Problem to solve: Beginning with the top line of the listing below, give again every line up to and including the line with "could kittens, puppies, gibbons, colts, sloths"; pictures do not belong in the copy.

Records shown:
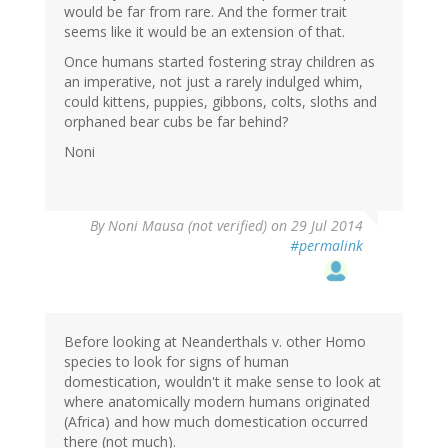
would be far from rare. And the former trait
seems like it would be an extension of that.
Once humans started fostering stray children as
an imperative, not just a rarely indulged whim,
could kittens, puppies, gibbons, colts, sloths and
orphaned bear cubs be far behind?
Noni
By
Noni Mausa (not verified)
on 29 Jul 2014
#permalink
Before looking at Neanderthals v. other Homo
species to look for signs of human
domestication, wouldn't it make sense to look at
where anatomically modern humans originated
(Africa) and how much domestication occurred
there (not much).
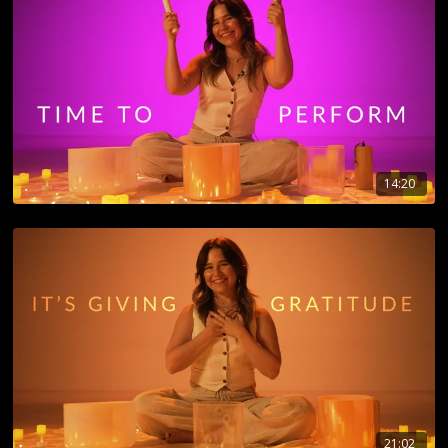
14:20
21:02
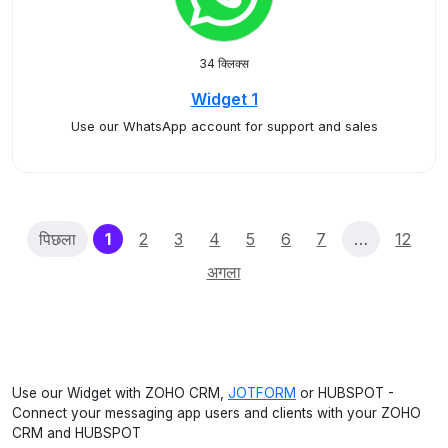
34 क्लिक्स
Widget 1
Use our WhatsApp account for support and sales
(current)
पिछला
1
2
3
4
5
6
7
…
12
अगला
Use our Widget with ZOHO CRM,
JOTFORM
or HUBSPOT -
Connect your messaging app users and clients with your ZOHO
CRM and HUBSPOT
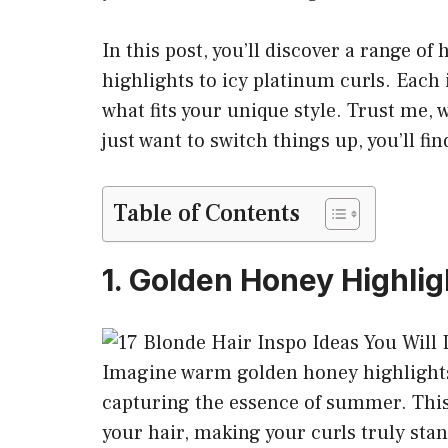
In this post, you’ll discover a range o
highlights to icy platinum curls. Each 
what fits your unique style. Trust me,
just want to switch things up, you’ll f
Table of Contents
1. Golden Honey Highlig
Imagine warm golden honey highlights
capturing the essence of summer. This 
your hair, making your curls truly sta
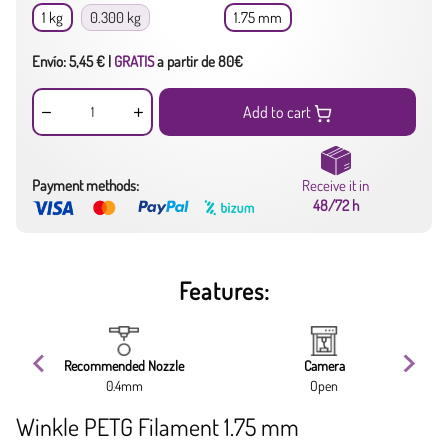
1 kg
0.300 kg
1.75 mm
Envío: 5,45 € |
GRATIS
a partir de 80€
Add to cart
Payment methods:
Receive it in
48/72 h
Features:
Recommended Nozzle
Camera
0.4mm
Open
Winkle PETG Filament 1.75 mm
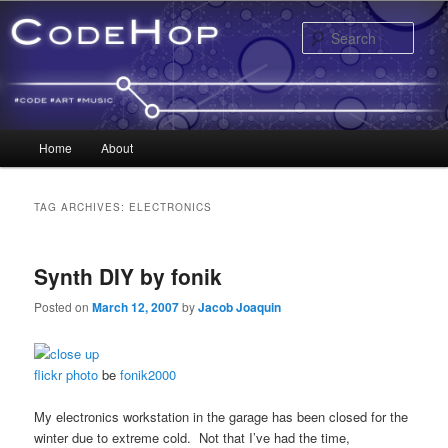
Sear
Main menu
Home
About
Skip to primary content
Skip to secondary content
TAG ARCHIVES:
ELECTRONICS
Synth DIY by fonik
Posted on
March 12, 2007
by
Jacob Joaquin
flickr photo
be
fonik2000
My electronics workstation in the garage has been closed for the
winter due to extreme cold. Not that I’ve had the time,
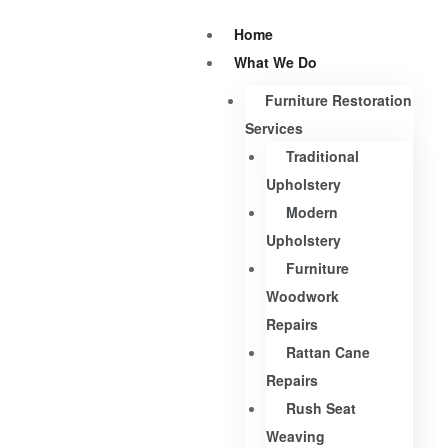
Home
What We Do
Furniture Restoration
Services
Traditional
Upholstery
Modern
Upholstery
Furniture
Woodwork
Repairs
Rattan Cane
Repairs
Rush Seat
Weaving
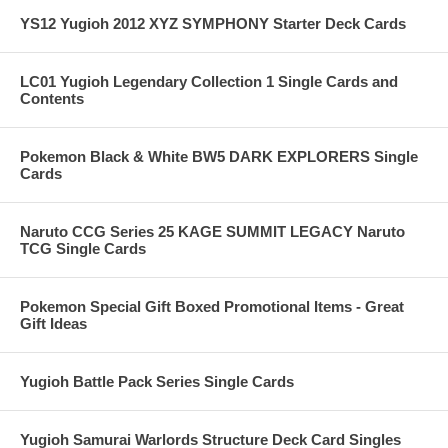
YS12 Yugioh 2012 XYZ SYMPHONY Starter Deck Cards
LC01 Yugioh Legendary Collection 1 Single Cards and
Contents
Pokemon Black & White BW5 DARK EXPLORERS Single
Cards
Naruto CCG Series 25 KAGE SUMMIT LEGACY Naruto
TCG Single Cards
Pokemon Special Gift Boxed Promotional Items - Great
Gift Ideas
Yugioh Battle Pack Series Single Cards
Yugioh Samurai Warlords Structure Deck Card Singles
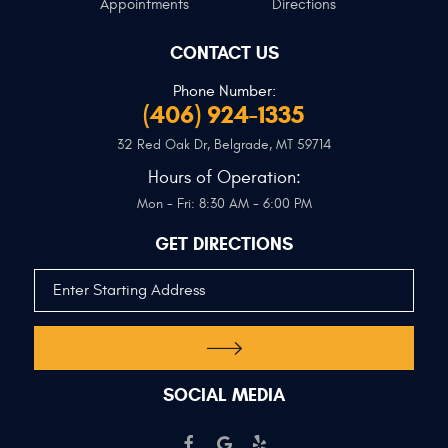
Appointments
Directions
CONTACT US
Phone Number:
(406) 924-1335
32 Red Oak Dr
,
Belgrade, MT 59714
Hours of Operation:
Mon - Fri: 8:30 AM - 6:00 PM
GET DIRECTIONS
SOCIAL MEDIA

Solution to the problem:
would be far from rare. And the former trait
seems like it would be an extension of that.
Once humans started fostering stray children as
an imperative, not just a rarely indulged whim,
could kittens, puppies, gibbons, colts, sloths and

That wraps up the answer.